How Do You Know If a Graph Database Solves the Problem?
- 11 minutes read - 2194 wordsOne of the greatest questions to consistently badger a developer is "what technology should I use?". The analysis from days of thought and input determines which option(s) (from an increasingly growing number) best suits the need, manages volume and demand, plans for long-term strategy, simplifies/reduces support, and gets approved by colleagues and management.
This may sound even simpler than it sometimes can be in real life. The decision’s complexity is often compounded by how much buy-in is needed, and the current constraints of existing technology and developer knowledge. For instance, investing in an unknown or newer solution means understanding that there will be learning costs that will need to be allocated.
If you are researching graph databases, you may have been awed by the complex analysis it can handle or the simplicity that it allows you to interact with your data. Perhaps you were star-struck by pretty visualizations or the possibilities of lightning-fast queries. Then again, maybe you are desperate to learn something new and want to experiment with this graph database stuff.

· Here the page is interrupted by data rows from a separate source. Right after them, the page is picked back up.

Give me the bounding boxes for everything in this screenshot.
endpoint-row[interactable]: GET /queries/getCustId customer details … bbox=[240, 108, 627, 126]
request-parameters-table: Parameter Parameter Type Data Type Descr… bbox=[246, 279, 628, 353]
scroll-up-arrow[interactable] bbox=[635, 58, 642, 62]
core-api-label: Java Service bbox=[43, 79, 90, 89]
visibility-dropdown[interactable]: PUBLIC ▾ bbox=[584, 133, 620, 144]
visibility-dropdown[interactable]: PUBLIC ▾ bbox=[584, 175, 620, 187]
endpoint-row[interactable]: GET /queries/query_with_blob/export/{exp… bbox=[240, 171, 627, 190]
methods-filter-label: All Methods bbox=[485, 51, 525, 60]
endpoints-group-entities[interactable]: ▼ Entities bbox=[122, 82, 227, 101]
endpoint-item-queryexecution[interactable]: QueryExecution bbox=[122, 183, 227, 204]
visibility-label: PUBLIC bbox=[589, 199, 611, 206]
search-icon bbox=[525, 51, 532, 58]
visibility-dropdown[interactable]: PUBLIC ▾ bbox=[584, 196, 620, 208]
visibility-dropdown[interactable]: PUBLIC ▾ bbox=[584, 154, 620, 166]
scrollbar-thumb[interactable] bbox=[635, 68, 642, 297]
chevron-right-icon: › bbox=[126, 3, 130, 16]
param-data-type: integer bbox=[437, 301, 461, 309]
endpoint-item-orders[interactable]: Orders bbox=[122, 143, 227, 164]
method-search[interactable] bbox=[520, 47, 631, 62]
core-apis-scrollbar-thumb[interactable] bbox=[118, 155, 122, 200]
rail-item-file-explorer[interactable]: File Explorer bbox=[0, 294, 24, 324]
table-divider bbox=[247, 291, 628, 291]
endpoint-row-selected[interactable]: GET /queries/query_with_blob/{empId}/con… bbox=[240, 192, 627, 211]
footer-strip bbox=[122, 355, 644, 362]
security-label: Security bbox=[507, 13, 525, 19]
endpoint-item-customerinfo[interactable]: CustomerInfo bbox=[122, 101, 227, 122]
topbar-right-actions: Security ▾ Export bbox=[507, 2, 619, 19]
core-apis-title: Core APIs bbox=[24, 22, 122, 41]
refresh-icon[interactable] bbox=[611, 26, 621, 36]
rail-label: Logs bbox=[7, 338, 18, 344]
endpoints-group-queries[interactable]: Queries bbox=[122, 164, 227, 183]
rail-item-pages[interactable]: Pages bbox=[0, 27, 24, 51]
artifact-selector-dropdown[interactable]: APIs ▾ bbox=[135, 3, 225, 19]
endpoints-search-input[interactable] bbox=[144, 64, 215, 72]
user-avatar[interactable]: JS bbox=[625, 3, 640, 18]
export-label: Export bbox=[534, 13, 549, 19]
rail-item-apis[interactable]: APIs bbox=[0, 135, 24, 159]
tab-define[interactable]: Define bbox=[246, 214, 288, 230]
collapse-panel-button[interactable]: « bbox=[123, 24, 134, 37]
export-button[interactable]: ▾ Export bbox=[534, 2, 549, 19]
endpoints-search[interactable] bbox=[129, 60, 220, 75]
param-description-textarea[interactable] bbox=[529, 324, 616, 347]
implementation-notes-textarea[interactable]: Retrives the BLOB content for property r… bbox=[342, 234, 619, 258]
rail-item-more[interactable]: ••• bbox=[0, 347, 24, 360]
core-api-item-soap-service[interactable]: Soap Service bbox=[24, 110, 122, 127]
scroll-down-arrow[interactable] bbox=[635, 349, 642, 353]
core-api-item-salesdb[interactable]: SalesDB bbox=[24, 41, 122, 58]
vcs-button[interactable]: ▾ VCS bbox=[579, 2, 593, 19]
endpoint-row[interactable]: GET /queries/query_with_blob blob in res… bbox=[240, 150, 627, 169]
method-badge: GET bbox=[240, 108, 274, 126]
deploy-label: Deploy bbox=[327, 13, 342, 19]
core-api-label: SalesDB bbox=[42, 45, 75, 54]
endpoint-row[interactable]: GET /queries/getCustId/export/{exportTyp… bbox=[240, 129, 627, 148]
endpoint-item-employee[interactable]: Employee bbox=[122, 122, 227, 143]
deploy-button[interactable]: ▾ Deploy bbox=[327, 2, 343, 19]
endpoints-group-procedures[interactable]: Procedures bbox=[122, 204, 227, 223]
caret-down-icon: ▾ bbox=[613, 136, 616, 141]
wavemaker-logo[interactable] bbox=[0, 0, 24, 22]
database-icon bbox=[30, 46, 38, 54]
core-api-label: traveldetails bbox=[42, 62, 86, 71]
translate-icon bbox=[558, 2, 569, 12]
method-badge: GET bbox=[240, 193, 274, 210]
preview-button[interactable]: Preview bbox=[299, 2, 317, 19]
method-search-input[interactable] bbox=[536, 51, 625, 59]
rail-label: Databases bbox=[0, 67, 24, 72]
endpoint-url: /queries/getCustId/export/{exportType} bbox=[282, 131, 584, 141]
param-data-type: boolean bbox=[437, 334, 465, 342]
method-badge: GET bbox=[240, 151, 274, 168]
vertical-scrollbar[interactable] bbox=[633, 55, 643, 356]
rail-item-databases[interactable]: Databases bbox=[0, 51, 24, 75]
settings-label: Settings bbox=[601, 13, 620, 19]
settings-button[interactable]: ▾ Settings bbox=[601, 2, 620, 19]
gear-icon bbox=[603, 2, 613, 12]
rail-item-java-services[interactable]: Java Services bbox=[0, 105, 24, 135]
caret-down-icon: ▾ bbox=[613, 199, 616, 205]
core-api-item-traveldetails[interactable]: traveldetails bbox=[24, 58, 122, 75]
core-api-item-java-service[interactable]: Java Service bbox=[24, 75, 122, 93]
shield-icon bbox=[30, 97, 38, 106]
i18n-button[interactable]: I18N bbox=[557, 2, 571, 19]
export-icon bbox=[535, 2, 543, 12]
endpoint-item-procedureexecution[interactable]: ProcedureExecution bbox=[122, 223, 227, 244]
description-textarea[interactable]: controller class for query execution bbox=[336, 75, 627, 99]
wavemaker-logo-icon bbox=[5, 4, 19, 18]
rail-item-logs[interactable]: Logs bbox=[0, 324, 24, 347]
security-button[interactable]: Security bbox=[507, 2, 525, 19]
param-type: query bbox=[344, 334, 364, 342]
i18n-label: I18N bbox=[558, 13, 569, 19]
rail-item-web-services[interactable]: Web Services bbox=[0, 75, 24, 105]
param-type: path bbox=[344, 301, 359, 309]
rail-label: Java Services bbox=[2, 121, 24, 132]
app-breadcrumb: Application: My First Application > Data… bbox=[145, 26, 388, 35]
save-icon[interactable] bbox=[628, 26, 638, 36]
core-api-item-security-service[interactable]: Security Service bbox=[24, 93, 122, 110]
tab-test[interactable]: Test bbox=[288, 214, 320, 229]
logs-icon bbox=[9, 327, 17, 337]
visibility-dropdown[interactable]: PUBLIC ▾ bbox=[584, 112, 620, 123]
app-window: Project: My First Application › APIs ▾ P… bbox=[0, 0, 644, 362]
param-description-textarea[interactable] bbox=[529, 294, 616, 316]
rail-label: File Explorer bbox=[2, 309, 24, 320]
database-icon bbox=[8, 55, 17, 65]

But how do you know for sure that graph is the right solution for your business or technical need? What kind of investigation do you need to be certain of its value? What makes a graph database special over another solution for your project?
In this post, I want to highlight some of the scenarios that can guide you towards or away from using a graph database. These are not strict guidelines, but rather some opportunities to evaluate whether graphs fit your use case before exploring it in-depth as a solution.
Self-Evaluation: Are You Desperate to Use a Graph Database on Anything?
I think we as developers (or <insert position title here>) want so strongly to use or learn something new that we choose the solution and apply it to the next “victim” project that comes up. Most of us probably know that we should not do this, but in reality, we may not step back to think about our actions until it is too late to change solutions.
To alter this mindset, we need to put each problem through analysis first before evaluating various solutions. What is the motivation for using this technology? What will it provide that others cannot? Asking these and other questions will help you understand the reasons why you should or should not use the technology. Possible solutions should be drawn out and well-researched to see what the advantages and disadvantages of each are.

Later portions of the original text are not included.